Engagement with nature is at the forefront of the City’s plans to embrace nature in the city. The wetlands are close enough to the promenade but far enough away for them not to be disturbed by dogs. People are already taking an active interest in how birds are interacting with the wetlands – ducks attending to their feathers on the ramps, swans cruising past and checking them out, the delight of ducklings. Perhaps, in time, the floating wetland will attract as many photographers as the nearby Webb Bridge.

Barely 250 m from the wetland at Yarra’s Edge is a Bandalong litter trap. It’s a floating exhibit of the single use plastics banned by the Victorian Government on the 1st February: drinking straws, cutlery, plates, cotton bud sticks, polystyrene food and drink containers.

Single use plastics make up a third of litter in the environment.

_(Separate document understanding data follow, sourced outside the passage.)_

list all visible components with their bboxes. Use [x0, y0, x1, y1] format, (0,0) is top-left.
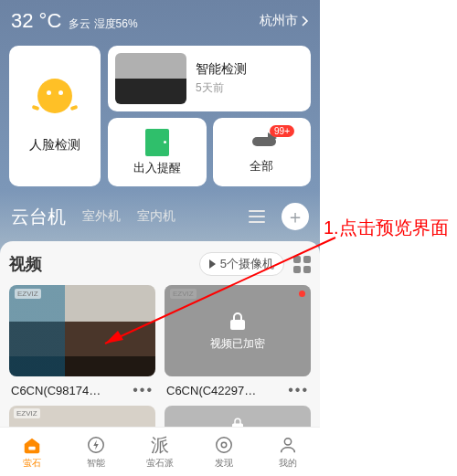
brand-watermark: EZVIZ	[15, 289, 41, 299]
all-badge: 99+	[270, 125, 294, 137]
play-icon	[209, 259, 216, 269]
face-icon	[37, 79, 72, 113]
video-preview-1[interactable]: EZVIZ	[9, 285, 155, 376]
city-label: 杭州市	[260, 13, 298, 29]
discover-icon	[213, 435, 235, 455]
detection-title: 智能检测	[196, 61, 247, 78]
feature-cards: 人脸检测 智能检测 5天前 出入提醒 99+ 全部	[0, 37, 320, 186]
grid-layout-icon[interactable]	[293, 256, 311, 273]
nav-discover[interactable]: 发现	[192, 428, 256, 476]
weather-header: 32 °C 多云 湿度56% 杭州市	[0, 0, 320, 37]
recording-indicator	[299, 291, 305, 297]
video-panel-header: 视频 5个摄像机	[9, 252, 311, 276]
video-preview-2[interactable]: EZVIZ 视频已加密	[165, 285, 311, 376]
all-label: 全部	[250, 158, 273, 175]
nav-pi[interactable]: 派 萤石派	[128, 428, 192, 476]
video-name-1: C6CN(C98174…	[11, 384, 101, 397]
svg-rect-0	[28, 446, 35, 450]
weather-detail: 多云 湿度56%	[69, 16, 137, 32]
card-smart-detection[interactable]: 智能检测 5天前	[108, 46, 311, 111]
video-name-2: C6CN(C42297…	[166, 384, 256, 397]
card-all[interactable]: 99+ 全部	[213, 118, 312, 186]
device-tab-bar: 云台机 室外机 室内机 ＋	[0, 186, 320, 238]
video-locked-overlay: 视频已加密	[165, 285, 311, 376]
home-icon	[21, 435, 43, 455]
video-tile-1[interactable]: EZVIZ C6CN(C98174… •••	[9, 285, 155, 398]
menu-icon[interactable]	[249, 210, 265, 223]
tab-outdoor[interactable]: 室外机	[82, 208, 121, 225]
pi-icon: 派	[151, 435, 169, 455]
card-face-detection[interactable]: 人脸检测	[9, 46, 101, 186]
video-panel-title: 视频	[9, 253, 42, 275]
card-inout-alert[interactable]: 出入提醒	[108, 118, 207, 186]
annotation-text: 1.点击预览界面	[324, 216, 452, 240]
nav-mine-label: 我的	[279, 457, 297, 470]
city-selector[interactable]: 杭州市	[260, 13, 309, 29]
add-device-button[interactable]: ＋	[282, 203, 309, 230]
camera-count-pill[interactable]: 5个摄像机	[199, 252, 284, 276]
bottom-nav: 萤石 智能 派 萤石派 发现 我的	[0, 427, 320, 476]
person-icon	[277, 435, 299, 455]
video-locked-text: 视频已加密	[210, 336, 265, 352]
tab-indoor[interactable]: 室内机	[137, 208, 175, 225]
detection-thumbnail	[115, 53, 186, 104]
card-face-label: 人脸检测	[29, 137, 80, 153]
nav-home[interactable]: 萤石	[0, 428, 64, 476]
bolt-icon	[85, 435, 107, 455]
detection-subtitle: 5天前	[196, 80, 247, 96]
nav-discover-label: 发现	[215, 457, 233, 470]
phone-frame: 32 °C 多云 湿度56% 杭州市 人脸检测 智能检测 5天前	[0, 0, 320, 476]
svg-point-3	[221, 442, 227, 448]
video-more-1[interactable]: •••	[133, 382, 154, 398]
nav-home-label: 萤石	[23, 457, 41, 470]
chevron-right-icon	[302, 16, 309, 26]
video-more-2[interactable]: •••	[288, 382, 309, 398]
nav-smart-label: 智能	[87, 457, 105, 470]
nav-mine[interactable]: 我的	[256, 428, 320, 476]
brand-watermark: EZVIZ	[14, 408, 40, 418]
nav-pi-label: 萤石派	[146, 457, 174, 470]
svg-point-4	[284, 438, 291, 444]
video-tile-2[interactable]: EZVIZ 视频已加密 C6CN(C42297… •••	[165, 285, 311, 398]
inout-label: 出入提醒	[133, 160, 181, 176]
video-grid: EZVIZ C6CN(C98174… ••• EZVIZ 视频已加密	[9, 285, 311, 398]
tab-ptz[interactable]: 云台机	[11, 205, 66, 229]
svg-point-2	[217, 437, 232, 452]
temperature: 32 °C	[11, 9, 61, 33]
door-icon	[145, 129, 169, 156]
nav-smart[interactable]: 智能	[64, 428, 128, 476]
lock-icon	[227, 311, 249, 333]
camera-count-label: 5个摄像机	[220, 256, 274, 272]
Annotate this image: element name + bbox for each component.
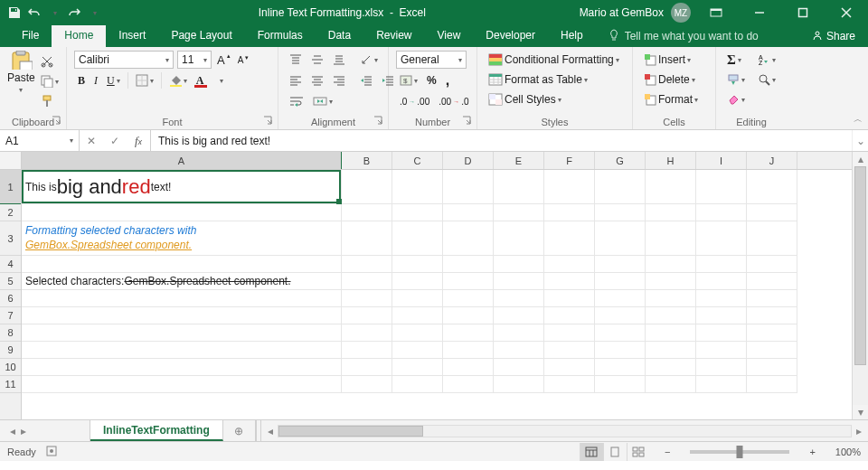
cell[interactable] — [595, 324, 646, 342]
undo-icon[interactable] — [27, 5, 42, 20]
normal-view-button[interactable] — [580, 443, 603, 461]
cell[interactable] — [494, 307, 544, 324]
decrease-font-button[interactable]: A▾ — [236, 51, 251, 69]
top-align-button[interactable] — [286, 51, 306, 69]
row-header[interactable]: 3 — [0, 221, 21, 256]
ribbon-display-options-icon[interactable] — [698, 0, 734, 25]
bold-button[interactable]: B — [74, 71, 89, 89]
clipboard-dialog-launcher[interactable] — [52, 116, 62, 127]
cell[interactable] — [443, 204, 494, 221]
cell[interactable] — [392, 290, 443, 307]
column-header[interactable]: B — [342, 152, 392, 169]
cell[interactable] — [443, 221, 494, 256]
format-as-table-button[interactable]: Format as Table▾ — [485, 70, 625, 89]
vertical-scrollbar[interactable]: ▴ ▾ — [852, 152, 868, 419]
row-header[interactable]: 2 — [0, 204, 21, 221]
page-break-view-button[interactable] — [627, 443, 650, 461]
cell[interactable] — [443, 273, 494, 290]
cell[interactable] — [443, 307, 494, 324]
cell[interactable] — [747, 324, 797, 342]
row-header[interactable]: 11 — [0, 376, 21, 393]
cell[interactable] — [696, 307, 747, 324]
borders-button[interactable]: ▾ — [132, 71, 157, 89]
cell[interactable] — [342, 170, 392, 204]
cell[interactable] — [494, 342, 544, 359]
row-header[interactable]: 8 — [0, 324, 21, 342]
cell[interactable] — [443, 376, 494, 393]
cell[interactable] — [392, 221, 443, 256]
share-button[interactable]: Share — [799, 25, 868, 47]
minimize-button[interactable] — [741, 0, 778, 25]
alignment-dialog-launcher[interactable] — [373, 116, 384, 127]
cell[interactable] — [696, 204, 747, 221]
tab-data[interactable]: Data — [316, 25, 363, 47]
tab-view[interactable]: View — [425, 25, 474, 47]
cell[interactable] — [595, 170, 646, 204]
format-painter-button[interactable] — [37, 92, 62, 110]
cell[interactable] — [443, 290, 494, 307]
row-header[interactable]: 1 — [0, 170, 21, 204]
hscroll-thumb[interactable] — [278, 426, 423, 437]
increase-font-button[interactable]: A▴ — [215, 51, 232, 69]
cell[interactable] — [595, 307, 646, 324]
cell-styles-button[interactable]: Cell Styles▾ — [485, 90, 625, 108]
tab-formulas[interactable]: Formulas — [245, 25, 316, 47]
font-dialog-launcher[interactable] — [263, 116, 274, 127]
delete-cells-button[interactable]: Delete▾ — [640, 70, 708, 89]
cell[interactable] — [696, 256, 747, 273]
sheet-tab-active[interactable]: InlineTextFormatting — [90, 420, 223, 441]
formula-bar[interactable]: This is big and red text! — [151, 130, 852, 151]
cell[interactable] — [595, 204, 646, 221]
increase-decimal-button[interactable]: .0→.00 — [396, 92, 433, 110]
font-size-selector[interactable]: 11▾ — [177, 51, 212, 69]
cell[interactable] — [747, 221, 797, 256]
font-color-button[interactable]: A▾ — [193, 71, 228, 89]
cell[interactable]: Formatting selected characters withGemBo… — [22, 221, 342, 256]
cell[interactable] — [544, 290, 595, 307]
cell[interactable] — [544, 170, 595, 204]
cell[interactable] — [747, 170, 797, 204]
cell[interactable] — [595, 342, 646, 359]
cell[interactable] — [22, 376, 342, 393]
cell[interactable] — [646, 324, 696, 342]
autosum-button[interactable]: Σ▾ — [723, 51, 749, 69]
underline-button[interactable]: U▾ — [103, 71, 124, 89]
cell[interactable] — [443, 359, 494, 376]
cell[interactable] — [22, 290, 342, 307]
cut-button[interactable] — [37, 52, 62, 70]
orientation-button[interactable]: ▾ — [356, 51, 382, 69]
column-header[interactable]: G — [595, 152, 646, 169]
cell[interactable] — [494, 290, 544, 307]
cell[interactable]: This is big and red text! — [22, 170, 342, 204]
tab-pagelayout[interactable]: Page Layout — [158, 25, 244, 47]
row-header[interactable]: 10 — [0, 359, 21, 376]
merge-center-button[interactable]: ▾ — [309, 92, 336, 110]
tab-review[interactable]: Review — [363, 25, 424, 47]
column-header[interactable]: A — [22, 152, 342, 169]
zoom-slider[interactable] — [690, 450, 789, 454]
zoom-out-button[interactable]: − — [659, 446, 675, 457]
cell[interactable] — [696, 359, 747, 376]
cell[interactable] — [646, 307, 696, 324]
cell[interactable] — [747, 376, 797, 393]
cell[interactable] — [696, 342, 747, 359]
middle-align-button[interactable] — [307, 51, 327, 69]
cell[interactable] — [544, 221, 595, 256]
cell[interactable] — [595, 256, 646, 273]
accounting-format-button[interactable]: $▾ — [396, 71, 421, 89]
cell[interactable] — [22, 342, 342, 359]
scroll-up-button[interactable]: ▴ — [853, 152, 868, 166]
cell[interactable] — [747, 273, 797, 290]
qat-customize-icon[interactable] — [87, 5, 101, 20]
cell[interactable] — [494, 204, 544, 221]
cell[interactable] — [544, 342, 595, 359]
cell[interactable] — [392, 273, 443, 290]
scroll-left-button[interactable]: ◂ — [263, 424, 278, 438]
cell[interactable] — [22, 204, 342, 221]
column-header[interactable]: C — [392, 152, 443, 169]
zoom-level[interactable]: 100% — [835, 446, 861, 457]
cell[interactable] — [342, 273, 392, 290]
tell-me-search[interactable]: Tell me what you want to do — [596, 25, 771, 47]
cell[interactable] — [392, 256, 443, 273]
tab-developer[interactable]: Developer — [473, 25, 548, 47]
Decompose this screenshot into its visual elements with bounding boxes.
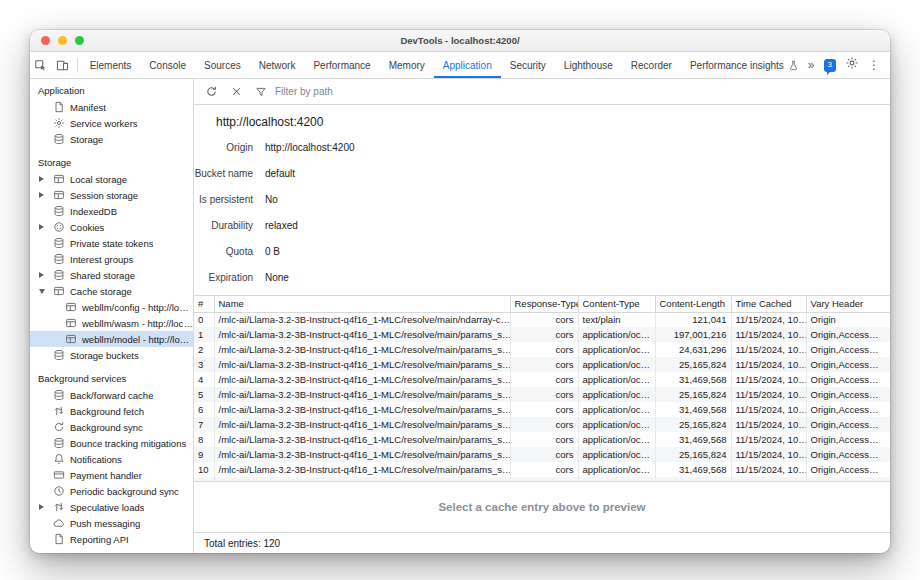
sidebar-item-periodic-background-sync[interactable]: Periodic background sync [30, 483, 193, 499]
table-cell: /mlc-ai/Llama-3.2-3B-Instruct-q4f16_1-ML… [214, 402, 510, 417]
doc-icon [53, 533, 65, 545]
tab-lighthouse[interactable]: Lighthouse [555, 52, 622, 78]
sidebar-item-webllm-model[interactable]: webllm/model - http://loc… [30, 331, 193, 347]
table-cell: cors [510, 417, 578, 432]
delete-x-icon [230, 85, 243, 98]
sidebar-item-speculative-loads[interactable]: Speculative loads [30, 499, 193, 515]
delete-selected-button[interactable] [225, 82, 247, 102]
zoom-button[interactable] [75, 36, 84, 45]
tab-sources[interactable]: Sources [195, 52, 250, 78]
sidebar-item-webllm-wasm[interactable]: webllm/wasm - http://loca… [30, 315, 193, 331]
sidebar-item-label: Service workers [70, 118, 138, 129]
refresh-button[interactable] [200, 82, 222, 102]
table-cell: /mlc-ai/Llama-3.2-3B-Instruct-q4f16_1-ML… [214, 447, 510, 462]
sidebar-item-notifications[interactable]: Notifications [30, 451, 193, 467]
expander-chevron-icon[interactable] [39, 272, 44, 278]
sidebar-item-background-sync[interactable]: Background sync [30, 419, 193, 435]
messages-badge[interactable]: 3 [824, 59, 836, 72]
more-tabs-chevron-icon[interactable]: » [808, 58, 815, 72]
device-toolbar-button[interactable] [52, 52, 74, 78]
table-cell: cors [510, 312, 578, 327]
sidebar-item-private-state-tokens[interactable]: Private state tokens [30, 235, 193, 251]
table-cell: text/plain [578, 312, 655, 327]
sidebar-item-service-workers[interactable]: Service workers [30, 115, 193, 131]
clock-icon [53, 485, 65, 497]
sidebar-item-session-storage[interactable]: Session storage [30, 187, 193, 203]
table-row[interactable]: 4/mlc-ai/Llama-3.2-3B-Instruct-q4f16_1-M… [194, 372, 890, 387]
tab-security[interactable]: Security [501, 52, 555, 78]
tab-performance[interactable]: Performance [304, 52, 379, 78]
expander-chevron-icon[interactable] [39, 289, 45, 294]
table-cell: 0 [194, 312, 214, 327]
table-cell: 24,631,296 [655, 342, 731, 357]
tab-elements[interactable]: Elements [81, 52, 141, 78]
sidebar-item-cookies[interactable]: Cookies [30, 219, 193, 235]
table-cell: 11/15/2024, 10… [731, 432, 806, 447]
table-cell: Origin,Access… [806, 432, 890, 447]
expander-chevron-icon[interactable] [39, 224, 44, 230]
sync-icon [53, 421, 65, 433]
sidebar-item-local-storage[interactable]: Local storage [30, 171, 193, 187]
sidebar-item-bounce-tracking-mitigations[interactable]: Bounce tracking mitigations [30, 435, 193, 451]
table-cell: Origin,Access… [806, 357, 890, 372]
table-cell: 9 [194, 447, 214, 462]
table-row[interactable]: 9/mlc-ai/Llama-3.2-3B-Instruct-q4f16_1-M… [194, 447, 890, 462]
tab-recorder[interactable]: Recorder [622, 52, 681, 78]
sidebar-item-label: Storage buckets [70, 350, 139, 361]
sidebar-item-indexeddb[interactable]: IndexedDB [30, 203, 193, 219]
tab-label: Security [510, 60, 546, 71]
sidebar-item-back-forward-cache[interactable]: Back/forward cache [30, 387, 193, 403]
table-row[interactable]: 0/mlc-ai/Llama-3.2-3B-Instruct-q4f16_1-M… [194, 312, 890, 327]
table-icon [53, 189, 65, 201]
sidebar-item-storage[interactable]: Storage [30, 131, 193, 147]
table-row[interactable]: 6/mlc-ai/Llama-3.2-3B-Instruct-q4f16_1-M… [194, 402, 890, 417]
table-cell: /mlc-ai/Llama-3.2-3B-Instruct-q4f16_1-ML… [214, 417, 510, 432]
expander-chevron-icon[interactable] [39, 192, 44, 198]
expander-chevron-icon[interactable] [39, 176, 44, 182]
tab-console[interactable]: Console [140, 52, 195, 78]
table-row[interactable]: 7/mlc-ai/Llama-3.2-3B-Instruct-q4f16_1-M… [194, 417, 890, 432]
close-button[interactable] [41, 36, 50, 45]
sidebar-item-label: Speculative loads [70, 502, 144, 513]
sidebar-item-cache-storage[interactable]: Cache storage [30, 283, 193, 299]
table-row[interactable]: 8/mlc-ai/Llama-3.2-3B-Instruct-q4f16_1-M… [194, 432, 890, 447]
table-row[interactable]: 2/mlc-ai/Llama-3.2-3B-Instruct-q4f16_1-M… [194, 342, 890, 357]
sidebar-item-manifest[interactable]: Manifest [30, 99, 193, 115]
column-header[interactable]: Time Cached [731, 296, 806, 312]
settings-button[interactable] [845, 56, 859, 74]
column-header[interactable]: Name [214, 296, 510, 312]
sidebar-item-label: Session storage [70, 190, 138, 201]
column-header[interactable]: Response-Type [510, 296, 578, 312]
tab-memory[interactable]: Memory [380, 52, 434, 78]
sidebar-item-shared-storage[interactable]: Shared storage [30, 267, 193, 283]
sidebar-item-payment-handler[interactable]: Payment handler [30, 467, 193, 483]
up-down-arrows-icon [53, 405, 65, 417]
expander-chevron-icon[interactable] [39, 504, 44, 510]
table-row[interactable]: 1/mlc-ai/Llama-3.2-3B-Instruct-q4f16_1-M… [194, 327, 890, 342]
inspect-element-button[interactable] [30, 52, 52, 78]
table-row[interactable]: 10/mlc-ai/Llama-3.2-3B-Instruct-q4f16_1-… [194, 462, 890, 477]
sidebar-item-webllm-config[interactable]: webllm/config - http://loc… [30, 299, 193, 315]
tab-application[interactable]: Application [434, 52, 501, 78]
minimize-button[interactable] [58, 36, 67, 45]
cache-metadata: Origin http://localhost:4200 Bucket name… [194, 134, 890, 295]
tab-performance-insights[interactable]: Performance insights [681, 52, 808, 78]
kebab-menu-icon[interactable]: ⋮ [868, 58, 880, 72]
column-header[interactable]: # [194, 296, 214, 312]
sidebar-item-background-fetch[interactable]: Background fetch [30, 403, 193, 419]
column-header[interactable]: Vary Header [806, 296, 890, 312]
column-header[interactable]: Content-Type [578, 296, 655, 312]
filter-by-path-input[interactable] [275, 86, 425, 97]
tab-network[interactable]: Network [250, 52, 305, 78]
meta-label: Is persistent [194, 194, 253, 205]
sidebar-item-storage-buckets[interactable]: Storage buckets [30, 347, 193, 363]
sidebar-item-reporting-api[interactable]: Reporting API [30, 531, 193, 547]
meta-value: relaxed [265, 220, 298, 231]
sidebar-item-push-messaging[interactable]: Push messaging [30, 515, 193, 531]
table-row[interactable]: 3/mlc-ai/Llama-3.2-3B-Instruct-q4f16_1-M… [194, 357, 890, 372]
sidebar-item-interest-groups[interactable]: Interest groups [30, 251, 193, 267]
filter-button[interactable] [250, 82, 272, 102]
column-header[interactable]: Content-Length [655, 296, 731, 312]
table-row[interactable]: 5/mlc-ai/Llama-3.2-3B-Instruct-q4f16_1-M… [194, 387, 890, 402]
table-icon [53, 285, 65, 297]
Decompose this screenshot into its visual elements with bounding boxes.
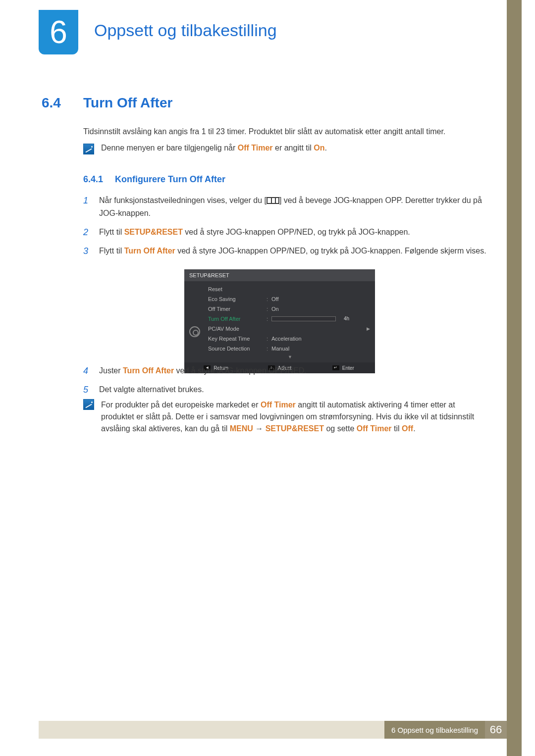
section-number: 6.4	[42, 95, 61, 111]
subsection-title: Konfigurere Turn Off After	[115, 174, 225, 185]
note-icon	[83, 399, 94, 410]
step-4: 4 Juster Turn Off After ved å styre JOG-…	[83, 364, 489, 377]
slider: 4h	[271, 316, 336, 321]
section-intro: Tidsinnstilt avslåing kan angis fra 1 ti…	[83, 126, 489, 138]
step-2: 2 Flytt til SETUP&RESET ved å styre JOG-…	[83, 226, 489, 239]
side-column	[507, 0, 522, 756]
osd-list: ResetEco Saving:OffOff Timer:OnTurn Off …	[205, 281, 375, 362]
osd-title: SETUP&RESET	[184, 269, 375, 281]
chevron-down-icon: ▼	[205, 353, 375, 360]
chapter-title: Oppsett og tilbakestilling	[94, 21, 277, 40]
osd-screenshot: SETUP&RESET ResetEco Saving:OffOff Timer…	[184, 269, 375, 373]
chapter-number: 6	[50, 14, 67, 50]
footer-chapter: 6 Oppsett og tilbakestilling	[384, 721, 485, 739]
note-text: Denne menyen er bare tilgjengelig når Of…	[101, 144, 327, 152]
menu-icon	[267, 197, 279, 204]
footer-page-number: 66	[485, 721, 507, 739]
osd-row: Eco Saving:Off	[205, 294, 375, 304]
subsection-number: 6.4.1	[83, 174, 103, 185]
note-icon	[83, 144, 94, 154]
step-5: 5 Det valgte alternativet brukes.	[83, 383, 489, 396]
steps-list: 1 Når funksjonstastveiledningen vises, v…	[83, 194, 489, 263]
osd-row: Key Repeat Time:Acceleration	[205, 334, 375, 344]
page-footer: 6 Oppsett og tilbakestilling 66	[39, 721, 507, 739]
steps-list-2: 4 Juster Turn Off After ved å styre JOG-…	[83, 364, 489, 402]
chevron-right-icon: ▶	[367, 326, 370, 331]
note-availability: Denne menyen er bare tilgjengelig når Of…	[83, 144, 489, 154]
osd-row: Source Detection:Manual	[205, 344, 375, 353]
gear-icon	[189, 326, 200, 337]
note-text: For produkter på det europeiske markedet…	[101, 399, 489, 435]
step-3: 3 Flytt til Turn Off After ved å styre J…	[83, 245, 489, 257]
osd-row: Off Timer:On	[205, 304, 375, 314]
section-title: Turn Off After	[83, 95, 172, 111]
osd-row: Turn Off After:4h	[205, 314, 375, 324]
note-eu-regulation: For produkter på det europeiske markedet…	[83, 399, 489, 435]
chapter-badge: 6	[39, 10, 78, 54]
osd-row: Reset	[205, 284, 375, 294]
osd-row: PC/AV Mode▶	[205, 324, 375, 334]
step-1: 1 Når funksjonstastveiledningen vises, v…	[83, 194, 489, 220]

They are difficult to collect and recycle being widely dispersed once discarded. Single use is a wanton waste of resources – used only once when there are alternatives that can be used again and again. Not to mention the harm to marine life.

The litter traps’ design seems to suit the little pied cormorants who are often seen perched with their wings spread to dry. Last year, I saw this Australian Darter using a litter trap for the same purpose and I wished we could offer these waterbirds a better place to perch.

Australian Darter on a Bandalong litter trap near Sandridge Bridge

On Saturday 4 February, 3207 Beach Patrol will meet for their monthly beach clean at Lagoon Pier at 9 am. After each clean the litter is weighed and sorted before being entered on the Litter Stopper app. Now the data is also feeding into the state government’s LitterWatch portal to enable tracking of littered plastic trends over time, and to monitor the effect of the single use plastics ban.

The results from the February beach clean will form an important baseline for comparison with this time next year to see whether single use plastic ban has been effective.

Back in 2013, swan G10 made a nest on the north side of the River just opposite Yarra’s Edge. Exposed and vulnerable, sitting on a nest of mixed plastics and natural materials, I was filled with sadness that this was all we could offer these magnificent birds. Might swans choose to nest on one of these wetlands later this year?

Black swan G10 on the nest, 2013

Just before Christmas, the protective nets were taken off the chain of ponds at the Yalukit Willam Nature Reserve.

Last week, Melbourne Water’s contractors took the first chunk of concrete out of the concrete lined Moonee Ponds Creek as the first step towards naturalising that creek.

These actions all contribute towards wetland restoration, the theme of this year’s World Wetlands Day1. Wetlands are land areas that are saturated or flooded with water either permanently or seasonally and include marshes, lakes, rivers, floodplains and swamps, saltmarshes, estuaries, mangroves and lagoons. Wetlands are one of the most threatened of the world’s ecosystems.

Since many of the places explored on Port Places: Fishermans Bend, Elwood and parts of Port Melbourne were once wetlands, these acts of wetland restoration are especially significant.

These stories sit well with the byline of Revive, the national cultural policy launched this week – ‘a place for every story and a story for every place’. 

1World Wetlands Day, 2 February, marks the signing of the Ramsar Convention in 1971.

City of Melbourne Yarra River – Birrarung Strategy

3207 Beach Patrol welcome volunteers at their monthly cleans from 9.00 to 10.00 am on the first Saturday of each month. This month at Lagoon Pier.

Sightings from the floating wetlands can be reported on the iNaturalist app.

1 Comment

  • Interesting to hear , or read, Janet that the Native Water Rat, the Raki, has visited the Floating Wetland in the Docklands. I gather it had left some of its Debris on site.